Lowest Latency Video API: Why Nanosecond Protocol Operati...

UPDATE (March 2026): After gateway optimizations (request coalescing, Cachee-backed tiered cache, QUIC support), V100 now achieves 0.01ms server processing (10µs via Server-Timing header) and 220K+ RPS on Apple Silicon (~1M+ extrapolated on Graviton4 96-core). p50 latency at 50 concurrent: 2.1ms. p99: 13.4ms. 0% error rate. Cache: sub-ns L1 (DashMap) + 31ns L2 (Cachee). The STUN/TURN protocol-level numbers below remain unchanged and verified on Graviton4.

0.01ms

Server Processing

220K+

RPS (Apple Silicon)

68.4ns

STUN Binding Parse

263.1ns

Full Pipeline Tick

3.63M

Ops/Sec Sustained

542/542

Tests Passing

The Latency You See vs. The Latency That Matters

When video API vendors talk about latency, they almost always mean API-level latency — the time between your REST call and the HTTP response. Twilio publishes approximately 50ms API latency in their documentation. Daily claims "sub-100ms" join times in their marketing materials. Agora references "ultra-low latency" with approximately 200ms end-to-end in their published case studies. These are useful numbers, but they measure the wrong thing.

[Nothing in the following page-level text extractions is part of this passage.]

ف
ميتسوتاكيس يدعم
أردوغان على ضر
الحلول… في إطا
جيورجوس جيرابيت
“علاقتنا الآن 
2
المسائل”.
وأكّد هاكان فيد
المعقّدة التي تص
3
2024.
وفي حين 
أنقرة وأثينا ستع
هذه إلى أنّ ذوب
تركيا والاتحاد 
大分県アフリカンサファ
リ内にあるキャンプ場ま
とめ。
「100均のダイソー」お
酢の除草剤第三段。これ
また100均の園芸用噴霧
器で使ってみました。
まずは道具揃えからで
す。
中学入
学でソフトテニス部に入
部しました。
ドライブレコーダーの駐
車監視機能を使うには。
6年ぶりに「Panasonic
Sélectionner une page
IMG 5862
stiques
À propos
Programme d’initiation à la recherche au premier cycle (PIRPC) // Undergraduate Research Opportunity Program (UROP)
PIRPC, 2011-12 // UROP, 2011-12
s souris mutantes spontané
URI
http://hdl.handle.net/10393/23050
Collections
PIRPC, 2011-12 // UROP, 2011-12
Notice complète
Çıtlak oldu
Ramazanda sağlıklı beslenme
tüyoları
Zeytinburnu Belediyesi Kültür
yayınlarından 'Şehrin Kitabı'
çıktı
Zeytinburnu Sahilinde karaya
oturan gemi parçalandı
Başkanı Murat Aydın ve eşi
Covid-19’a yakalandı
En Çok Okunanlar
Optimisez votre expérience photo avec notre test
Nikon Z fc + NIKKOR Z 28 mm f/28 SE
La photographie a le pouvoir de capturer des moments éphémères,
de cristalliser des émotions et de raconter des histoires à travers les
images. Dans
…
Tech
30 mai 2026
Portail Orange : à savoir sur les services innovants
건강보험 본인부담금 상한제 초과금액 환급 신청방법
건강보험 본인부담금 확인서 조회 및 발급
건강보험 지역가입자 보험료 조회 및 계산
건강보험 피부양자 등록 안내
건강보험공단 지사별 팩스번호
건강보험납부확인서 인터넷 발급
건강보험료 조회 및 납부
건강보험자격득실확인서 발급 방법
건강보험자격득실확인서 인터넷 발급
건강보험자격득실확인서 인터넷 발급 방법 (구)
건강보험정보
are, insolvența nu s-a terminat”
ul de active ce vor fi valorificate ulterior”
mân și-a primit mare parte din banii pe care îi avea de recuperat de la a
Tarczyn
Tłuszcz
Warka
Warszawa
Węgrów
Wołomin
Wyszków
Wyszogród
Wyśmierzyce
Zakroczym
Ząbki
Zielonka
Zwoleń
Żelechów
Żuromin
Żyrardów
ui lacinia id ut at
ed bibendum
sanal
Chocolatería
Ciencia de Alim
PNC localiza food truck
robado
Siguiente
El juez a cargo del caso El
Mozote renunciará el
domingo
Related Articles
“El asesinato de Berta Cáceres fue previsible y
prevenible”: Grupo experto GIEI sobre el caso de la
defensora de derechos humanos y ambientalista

API latency tells you how fast the control plane responds. It does not tell you how fast the data plane processes the thousands of protocol operations that keep your video call alive. Every second of a WebRTC call involves a constant stream of STUN keepalives, ICE connectivity checks, TURN relay operations, DTLS heartbeats, and SRTP packet forwarding. Each of these operations has its own latency, and those latencies compound.

Consider a 10-person video call. Each participant sends and receives multiple media streams. The TURN server processes STUN binding requests for NAT traversal, validates credentials, manages channel bindings, and relays encrypted media packets. At steady state, a single participant generates dozens of protocol operations per second. Multiply by 10 participants and you are looking at hundreds of operations per second per call, and thousands across your infrastructure.

If each of those operations takes 1 millisecond, you burn 1 second of compute per 1,000 operations. If each takes 263 nanoseconds, you burn 263 microseconds. The difference is not academic — it determines how many concurrent calls a single server can handle, how quickly ICE restarts complete after network changes, and how much jitter your relay layer injects into the media path.

V100's Protocol-Level Benchmark Numbers

We benchmark every protocol operation independently on production hardware. These numbers come from our Graviton4 benchmark suite running on a c8g.16xlarge instance with 64 vCPUs. The benchmarks use Criterion for statistical rigor, with warmup phases and confidence intervals.

Operation	Latency	What It Does
STUN Binding Parse	68.4ns	Parse an incoming STUN binding request from raw bytes
XOR Mapped Address (IPv4)	34.5ns	Encode the XOR-mapped address attribute for IPv4
XOR Mapped Address (IPv6)	125.8ns	Encode the XOR-mapped address attribute for IPv6
Full Pipeline Tick	263.1ns	Complete request-to-response cycle for one operation
STUN Integrity (HMAC-SHA1)	664.2ns	Compute and verify MESSAGE-INTEGRITY attribute
TURN Credential Validation	863.0ns	Validate long-term TURN credentials
TURN Channel Binding	526.9ns	Establish a channel binding for efficient relay

The headline number is the full pipeline tick at 263.1 nanoseconds. This is the time from receiving a raw packet to emitting the response. It includes parsing, validation, state lookup, response construction, and serialization. At sustained throughput, V100 processes 3.63 million operations per second on 64 vCPUs, with a pipeline throughput of 3.61 million ops/sec.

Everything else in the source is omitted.